‘This is God’s new covenant, a more trusting, more loving, way of living now.’
Reunited kingdom: Keith Archer has a ‘new covenant’ experience
‘If Jeremiah’s new covenant was our dream, we were already living it.’
This May, six friends and I met at the Château de Bossey, near Geneva, home of the Ecumenical Institute of the World Council of Churches. Fifty-five years ago (gosh!) we spent five months there as students. There were about sixty of us then, from all over the world, and from most of the world’s main churches – almost every tradition but Quakers! A few years ago, some of us decided to return for a reunion. Many of the original sixty lived far too far away to travel to Switzerland for just a few days. Some others couldn’t be traced, or weren’t interested. Some, sadly, had died. But ten of us agreed to meet in May 2020. Covid intervened, of course, and three people had to drop out through ill health, one at the very last moment.
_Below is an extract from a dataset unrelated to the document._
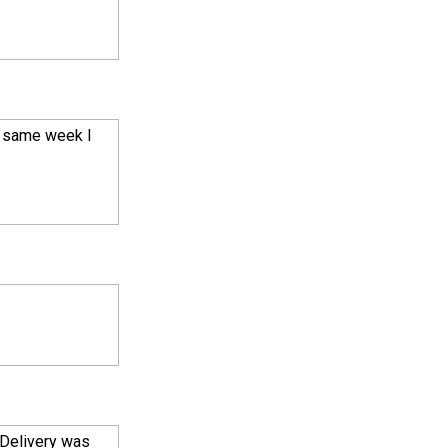
e same week I
 Delivery was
So, this May, just seven of us made it: one from Switzerland, three from Germany, and three (including me) from England. No longer the whole world, but a fair mixture, broadened in scope by the spirits of those distant, long-absent friends. To paraphrase George Fox’s famous words, we were walking cheerfully over the world. By ‘cheerfully’, Fox didn’t mean being carefree; his cheerfulness involved courage too. In view of all those years and the health issues they had brought us, to be there at all required his kind of cheerfulness!